Challenge Overview
We have a couple of projects in process that are producing boundary boxes on a set of images and we need to be able to determine if any of the boxes are overlapping and remove overlapping boundaries boxes if required. Your job in this challenge write a simple script that does the following:
- get the list of images (the distinct list is available in the IMAGE_OCR.NAME field)
- query for the list of phrases/rectangles within each image
- see if any of the rectangles overlap with each other.
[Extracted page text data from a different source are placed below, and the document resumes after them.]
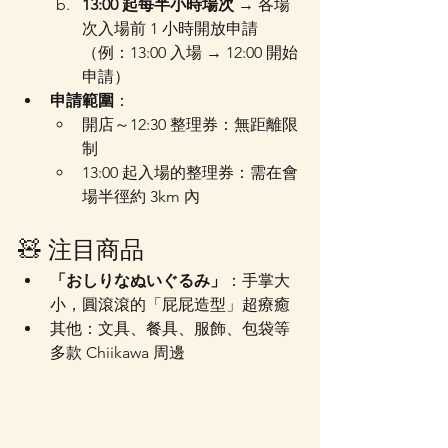
13:00 起每半小時場次
 → 各場
次入場前 1 小時開放申請
（例：13:00 入場 → 12:00 開始
申請）
申請範圍
：
開店～12:30 整理券：無距離限
制
13:00 起入場的整理券：需在會
場半徑約 3km 內
🧸 注目商品
「おしりなぬいぐるみ」
：手掌大
小，圓滾滾的「屁屁造型」超療癒
其他：文具、餐具、服飾、包袋等
多款 Chiikawa 周邊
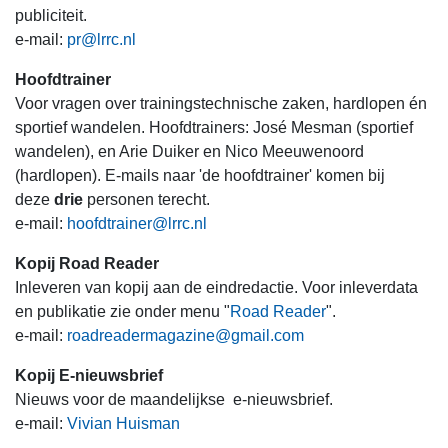
publiciteit.
e-mail:
pr@lrrc.nl
Hoofdtrainer
Voor vragen over trainingstechnische zaken, hardlopen én
sportief wandelen. Hoofdtrainers: José Mesman (sportief
wandelen), en Arie Duiker en Nico Meeuwenoord
(hardlopen). E-mails naar 'de hoofdtrainer' komen bij
deze
drie
personen terecht.
e-mail:
hoofdtrainer@lrrc.nl
Kopij Road Reader
Inleveren van kopij aan de eindredactie. Voor inleverdata
en publikatie zie onder menu "
Road Reader
".
e-mail:
roadreadermagazine@gmail.com
Kopij E-nieuwsbrief
Nieuws voor de maandelijkse e-nieuwsbrief.
e-mail:
Vivian Huisman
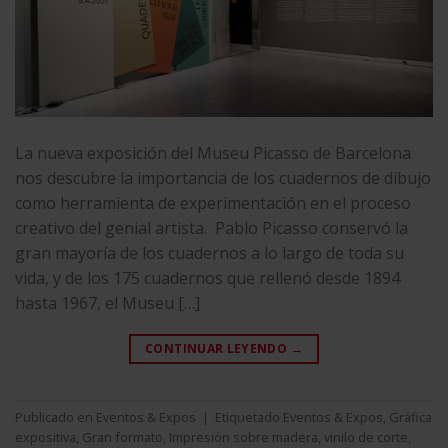
La nueva exposición del Museu Picasso de Barcelona
nos descubre la importancia de los cuadernos de dibujo
como herramienta de experimentación en el proceso
creativo del genial artista. Pablo Picasso conservó la
gran mayoría de los cuadernos a lo largo de toda su
vida, y de los 175 cuadernos que rellenó desde 1894
hasta 1967, el Museu […]
CONTINUAR LEYENDO
→
Publicado en
Eventos & Expos
|
Etiquetado
Eventos & Expos
,
Gráfica
expositiva
,
Gran formato
,
Impresión sobre madera
,
vinilo de corte
,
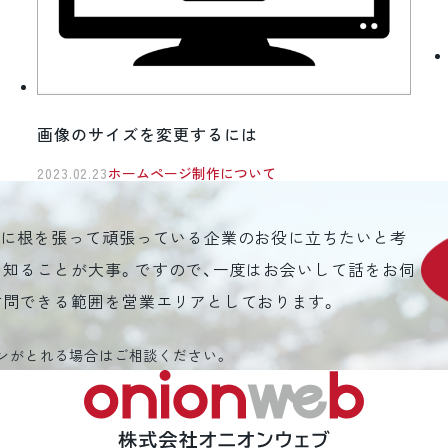
画像のサイズを変更するには
2023.02.23
ホームページ制作について
元に根を張って頑張っている企業のお役に立ちたいと考
を知ることが大事。ですので、一度はお会いして話をお伺
訪問できる範囲を営業エリアとしております。
ンがとれる場合はご相談ください。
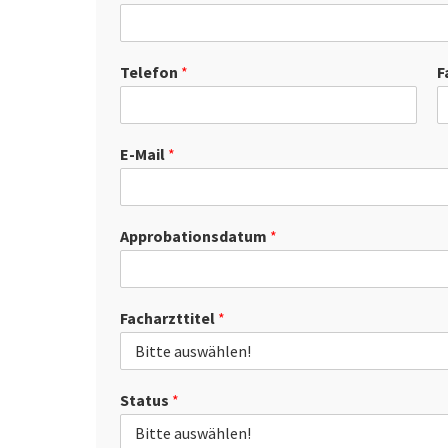
Telefon
*
F
E-Mail
*
Approbationsdatum
*
Facharzttitel
*
Status
*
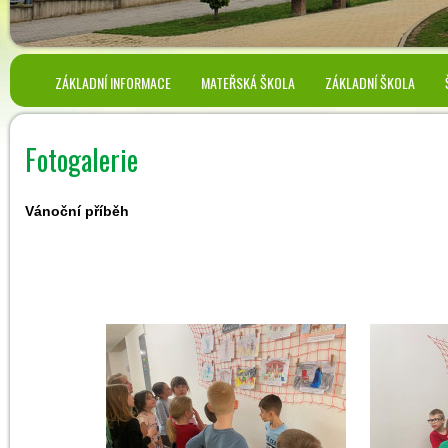
ZÁKLADNÍ INFORMACE
MATEŘSKÁ ŠKOLA
ZÁKLADNÍ ŠKOLA
Fotogalerie
Vánoční příběh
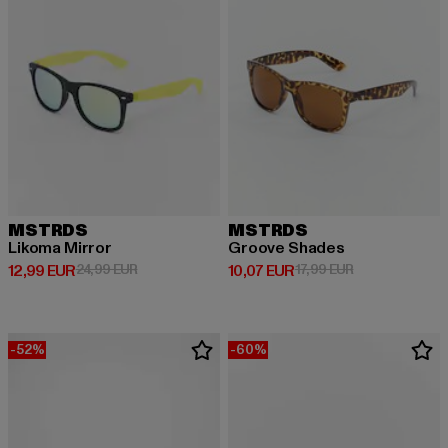
MSTRDS
MSTRDS
Likoma Mirror
Groove Shades
Derzeitiger Preis: 12,99 EUR
Aktionspreis: 24,99 EUR
Derzeitiger Preis: 10,07 EUR
Aktionspreis: 1
12,99 EUR
24,99 EUR
10,07 EUR
17,99 EUR
-52%
-60%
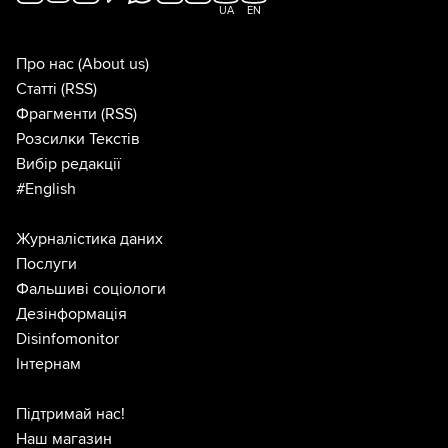
UA
EN
Про нас
(About us)
Статті
(RSS)
Фрагменти
(RSS)
Розсилки Текстів
Вибір редакції
#English
Журналістика даних
Послуги
Фальшиві соціологи
Дезінформація
Disinfomonitor
Інтернам
Підтримай нас!
Наш магазин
The coordinates for the bounding boxes/marks are in the IMAGE_OCR_PHRASE.X1, IMAGE_OCR_PHRASE.Y1,IMAGE_OCR_PHRASE.X2,IMAGE_OCR_PHRASE.Y2 fields
- remove overlapping rectangles -- where there is a clash keep the rectangle with the smaller area.
- save the kept records to a new database table - IMAGE_OCR_PHRASE_KEEP. IMAGE_OCR_PHRASE_KEEP should have exactly the same structure as IMAGE_OCR_PHRASE.
- save the reject records to a new database table - IMAGE_OCR_PHRASE_REJECT. IMAGE_OCR_PHRASE_REJECT should have exactly the same structure as IMAGE_OCR_PHRASE.
Final Submission Guidelines
- Python 3 script
- Deployment instructions and required installation modules (pip install ... ) .
- The mysqldump file of your output after running your app including the manual inserted boundary boxes, and the structures and data for the IMAGE_OCR_PHRASE_KEEP and IMAGE_OCR_PHRASE_REJECT tables.